La Eucaristía nos invitó a reconectarnos desde lo profundo con nuestra misión escolapia, a renovar la fe que nos sostiene y a recargar energías para seguir caminando juntos, con esperanza y alegría, en este proyecto educativo que busca formar personas íntegras, comprometidas con el bien común.
Durante la celebración, se compartieron mensajes de ánimo, reflexión y compromiso para este nuevo tramo del año escolar.
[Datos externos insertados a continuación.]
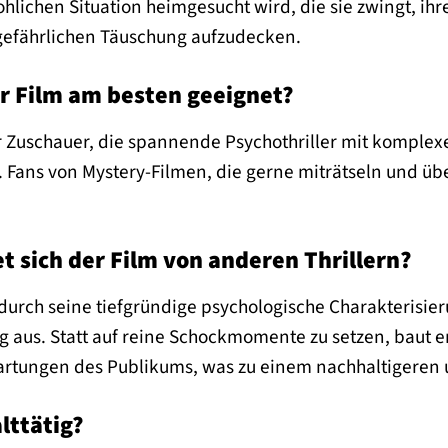
lichen Situation heimgesucht wird, die sie zwingt, ihre
 gefährlichen Täuschung aufzudecken.
er Film am besten geeignet?
für Zuschauer, die spannende Psychothriller mit komple
. Fans von Mystery-Filmen, die gerne miträtseln und ü
t sich der Film von anderen Thrillern?
 durch seine tiefgründige psychologische Charakterisier
aus. Statt auf reine Schockmomente zu setzen, baut 
rtungen des Publikums, was zu einem nachhaltigeren und
lttätig?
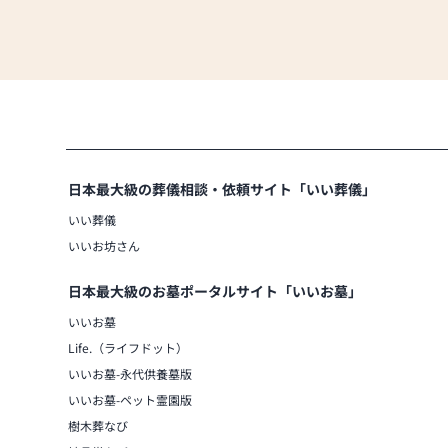
日本最大級の葬儀相談・依頼サイト「いい葬儀」
いい葬儀
いいお坊さん
日本最大級のお墓ポータルサイト「いいお墓」
いいお墓
Life.（ライフドット）
いいお墓-永代供養墓版
いいお墓-ペット霊園版
樹木葬なび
Docentes y estudiantes renovaron su deseo de continuar construyendo un ambiente de fraternidad, respeto y aprendizaje significativo, recordando que cada día es una oportunidad para crecer y dar lo mejor de sí.
Iniciamos este segundo semestre con el corazón recargado y la mirada puesta en lo esencial: acompañarnos, aprender juntos y vivir con sentido cada experiencia en el camino educativo.